A teoria computacional da mente se mostrou útil como uma estrutura que os cientistas podem usar para pensar sobre o cérebro; termos comuns da teoria da informação agora são usados amplamente na neurociência, como “processamento de sinais”, “representações”, “códigos”. Isso nos ajuda a pensar sobre os processos mentais de uma forma teórica, e a entender melhor como desejos e convicções não precisam residir em outros domínios, mas podem ser incorporados ao mundo físico.
Mesmo assim, o cérebro biológico não é uma máquina de Turing. O cérebro humano pode fazer muito além de aplicar uma série de algoritmos aos dados e produzir uma resposta. Como foi descrito antes, o cérebro pode alterar sua própria programação e reagir a mudanças no ambiente – não apenas aos estímulos sensoriais externos, mas até a seu próprio estado físico. Ele tem se mostrado espantosamente elástico. Se o corpo caloso for secionado, dividindo o cérebro em duas partes, a pessoa não morre, algo continua em funcionamento, e isso é um maravilhoso testemunho de como somos diferentes das máquinas de computação que construímos. O cérebro humano pode sofrer degradação ou doença, ter grandes seções obliteradas por um derrame ou pelo impacto de um acidente, mas, ainda assim, consegue se reorganizar e seguir em frente. O cérebro também pode reagir psicologicamente, e é tão plástico em seu espírito como na capacidade de se curar. Em Stumbling on Happiness, o psicólogo Daniel Gilbert escreveu sobre um atleta que, depois de muitos anos de desagradável quimioterapia, sentiu-se alegre e disse: “Eu não mudaria nada.” E sobre um músico que ficou aleijado, mas depois afirmou: “Se eu tivesse de fazer tudo de novo, gostaria que acontecesse do mesmo jeito.” Como eles conseguem dizer coisas assim? O que for que aconteça, nós encontramos um caminho. Como diz Gilbert, a flexibilidade está ao nosso redor. São essas características da mente humana que a elevam acima de uma simples máquina algorítmica, propiciando a beleza de ser humano e o mistério maior que a ciência ainda terá de desvelar.

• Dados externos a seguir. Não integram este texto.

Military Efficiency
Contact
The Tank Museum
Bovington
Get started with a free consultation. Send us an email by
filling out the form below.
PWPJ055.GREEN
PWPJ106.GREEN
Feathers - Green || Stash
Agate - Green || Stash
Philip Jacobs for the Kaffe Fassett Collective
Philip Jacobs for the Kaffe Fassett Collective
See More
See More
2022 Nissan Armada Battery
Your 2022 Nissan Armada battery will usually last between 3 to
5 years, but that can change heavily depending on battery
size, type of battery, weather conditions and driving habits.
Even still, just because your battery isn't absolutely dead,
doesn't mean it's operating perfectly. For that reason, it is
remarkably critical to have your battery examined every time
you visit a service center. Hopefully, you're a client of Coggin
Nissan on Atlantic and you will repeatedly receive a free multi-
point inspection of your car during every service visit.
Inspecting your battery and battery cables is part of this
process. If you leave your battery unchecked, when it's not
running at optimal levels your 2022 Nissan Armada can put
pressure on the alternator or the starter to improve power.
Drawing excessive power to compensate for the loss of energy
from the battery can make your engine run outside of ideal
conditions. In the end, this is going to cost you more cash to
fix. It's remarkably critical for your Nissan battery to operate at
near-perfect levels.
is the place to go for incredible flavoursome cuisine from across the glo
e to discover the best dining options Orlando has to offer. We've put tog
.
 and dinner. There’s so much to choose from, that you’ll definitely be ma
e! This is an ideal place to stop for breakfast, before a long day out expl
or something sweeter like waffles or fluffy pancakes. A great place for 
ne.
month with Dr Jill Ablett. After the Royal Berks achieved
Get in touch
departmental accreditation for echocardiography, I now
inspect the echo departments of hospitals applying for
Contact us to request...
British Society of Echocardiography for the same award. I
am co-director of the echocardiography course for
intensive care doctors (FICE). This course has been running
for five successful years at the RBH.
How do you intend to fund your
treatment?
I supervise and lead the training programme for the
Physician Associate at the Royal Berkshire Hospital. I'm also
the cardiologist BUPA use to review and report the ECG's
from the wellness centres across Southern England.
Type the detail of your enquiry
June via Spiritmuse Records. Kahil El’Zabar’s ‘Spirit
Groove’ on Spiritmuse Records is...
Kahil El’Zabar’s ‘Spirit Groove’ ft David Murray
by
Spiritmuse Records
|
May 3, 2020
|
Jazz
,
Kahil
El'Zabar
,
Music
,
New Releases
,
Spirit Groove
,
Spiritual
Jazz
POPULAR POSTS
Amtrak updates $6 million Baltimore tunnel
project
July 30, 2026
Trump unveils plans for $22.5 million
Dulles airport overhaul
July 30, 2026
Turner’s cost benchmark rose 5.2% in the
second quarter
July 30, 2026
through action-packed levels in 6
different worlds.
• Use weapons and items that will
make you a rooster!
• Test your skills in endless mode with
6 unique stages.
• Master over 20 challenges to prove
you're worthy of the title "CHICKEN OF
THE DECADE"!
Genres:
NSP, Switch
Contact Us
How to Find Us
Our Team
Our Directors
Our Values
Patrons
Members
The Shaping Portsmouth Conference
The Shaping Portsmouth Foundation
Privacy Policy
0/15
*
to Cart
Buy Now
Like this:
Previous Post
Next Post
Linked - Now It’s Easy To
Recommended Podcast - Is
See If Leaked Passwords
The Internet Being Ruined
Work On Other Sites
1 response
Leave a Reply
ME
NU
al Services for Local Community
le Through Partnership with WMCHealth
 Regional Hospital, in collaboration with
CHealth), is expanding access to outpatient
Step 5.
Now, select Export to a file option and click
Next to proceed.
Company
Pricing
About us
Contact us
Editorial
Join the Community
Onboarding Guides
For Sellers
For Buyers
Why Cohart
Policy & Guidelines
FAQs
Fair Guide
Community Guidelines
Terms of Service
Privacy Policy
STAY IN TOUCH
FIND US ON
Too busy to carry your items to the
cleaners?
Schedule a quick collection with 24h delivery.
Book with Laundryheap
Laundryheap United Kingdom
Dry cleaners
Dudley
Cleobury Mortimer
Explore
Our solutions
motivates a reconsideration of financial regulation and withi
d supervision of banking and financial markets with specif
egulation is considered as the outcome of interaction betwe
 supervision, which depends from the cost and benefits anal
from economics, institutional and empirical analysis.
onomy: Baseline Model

Da última vez que alguém lhe perguntou se estava chovendo, será que você respondeu “Vou ter de fazer a amostra de algumas variáveis aleatórias para isso”? Se uma pessoa lhe pedir para traduzir o Kalevala, o épico nacional finlandês, você responderia “Sinto muito, isso não está programado no meu software”? À primeira vista, as pessoas não pensam como computadores – máquinas que alternam dois números, 0 e 1, para chegar aos “pensamentos”. Mesmo se você acreditar, como parece o caso de Leonard, que o cérebro eventualmente irá revelar os segredos da mente, o cérebro também não opera usando 0 e 1. Na verdade, não há nenhuma semelhança entre o nosso cérebro e qualquer máquina “pensante” já planejada. Isso significa que esses pontos de interrogação não vão desaparecer.
Como era inevitável, o outrora promissor campo da inteligência artificial (IA) nem chegou perto de reproduzir um verdadeiro pensamento. Leonard falou dos problemas básicos relativos à IA, e eu poderia aquiescer e passar adiante. Mas existe uma questão crucial pairando no ar. Já que não é igual a um computador, o que o cérebro faz para produzir pensamentos? Acredito que a resposta seja clara: o cérebro não produz pensamentos, ele os transmite a partir da mente. E o que a mente faz, então? Ela cria significado. Não só isso, o significado evolui e, com isso, o cérebro vai atrás para alcançá-lo, guiado pela próxima coisa interessante sobre a qual a mente quer pensar.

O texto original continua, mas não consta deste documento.